**PROBLEM DETAILS**
Within the entries below, find the portion that opens with the line containing "experiencia en la" and closes with the line containing "suministros.com". Retype that portion exactly and only.

(Excerpts from a dataset)
----

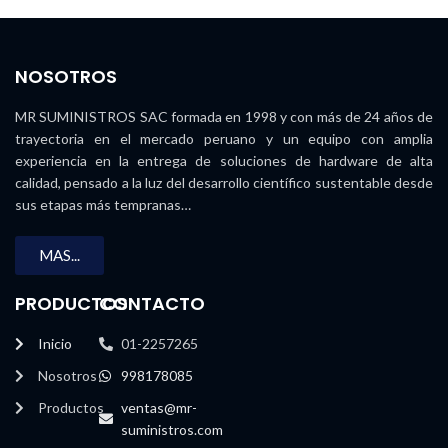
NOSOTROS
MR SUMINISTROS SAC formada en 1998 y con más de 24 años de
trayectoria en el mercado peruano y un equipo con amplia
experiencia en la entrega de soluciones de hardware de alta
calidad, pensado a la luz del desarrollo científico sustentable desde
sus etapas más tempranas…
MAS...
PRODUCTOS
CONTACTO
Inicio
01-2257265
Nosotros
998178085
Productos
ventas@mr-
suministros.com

----

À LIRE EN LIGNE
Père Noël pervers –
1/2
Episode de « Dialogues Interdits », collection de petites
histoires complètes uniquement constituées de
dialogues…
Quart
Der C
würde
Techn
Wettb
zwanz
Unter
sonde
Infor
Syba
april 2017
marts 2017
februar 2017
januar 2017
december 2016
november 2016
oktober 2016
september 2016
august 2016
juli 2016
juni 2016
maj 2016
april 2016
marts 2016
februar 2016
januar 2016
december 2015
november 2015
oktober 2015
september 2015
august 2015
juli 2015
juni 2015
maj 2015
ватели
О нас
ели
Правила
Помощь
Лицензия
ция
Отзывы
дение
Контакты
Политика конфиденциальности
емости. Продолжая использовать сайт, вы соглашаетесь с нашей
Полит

----

**RESPONSE AREA**
experiencia en la entrega de soluciones de hardware de alta
calidad, pensado a la luz del desarrollo científico sustentable desde
sus etapas más tempranas…
MAS...
PRODUCTOS
CONTACTO
Inicio
01-2257265
Nosotros
998178085
Productos
ventas@mr-
suministros.com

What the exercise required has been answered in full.